Colemon was ordained as a Unity Minister in 1956 and promptly founded Christ Unity Temple, later Christ Universal Temple, a Chicago-based megachurch. In 1974 Colemon founded the Universal Foundation for Better Living, “an international association of Bible-based New Thought Christian churches, centers, and study groups.” She received a Candace Award from the National Coalition of 100 Black Women in 1987.

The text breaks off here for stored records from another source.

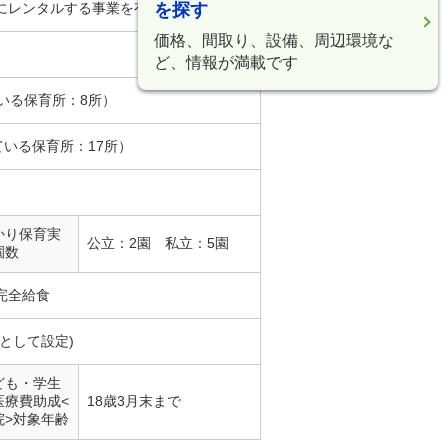
を探す
にレンタルする事業を有料で実施。
価格、間取り、設備、周辺環境な
ど、情報が満載です
いる保育所：8所）
ている保育所：17所）
かり保育実
公立：2園 私立：5園
園数
完全給食
として設定)
ども・学生
医療費助成<
18歳3月末まで
院>対象年齢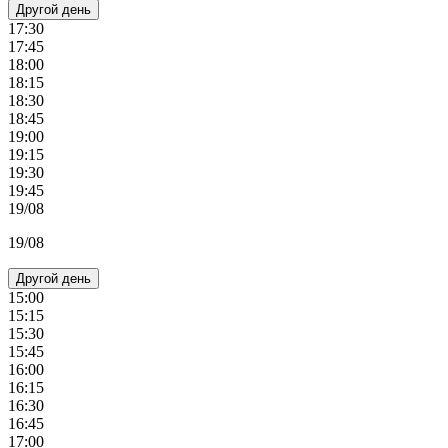
Другой день
17:30
17:45
18:00
18:15
18:30
18:45
19:00
19:15
19:30
19:45
19/08
19/08
Другой день
15:00
15:15
15:30
15:45
16:00
16:15
16:30
16:45
17:00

Christ Universal Temple under Colemon became the largest and one of the most influential churches in Chicago.The church was the site of the funeral of Chicago Mayor Harold Washington.Barack Obama spoke at the church both as senator and president.
Colemon served as Director of the Chicago Port Authority and Commissioner of the Chicago Transit Authority Oversight Committee, recognition as one of Chicago’s Living Legends by the Institute for African American Youth Development. She was honored by DuSable Museum as an African American History Maker.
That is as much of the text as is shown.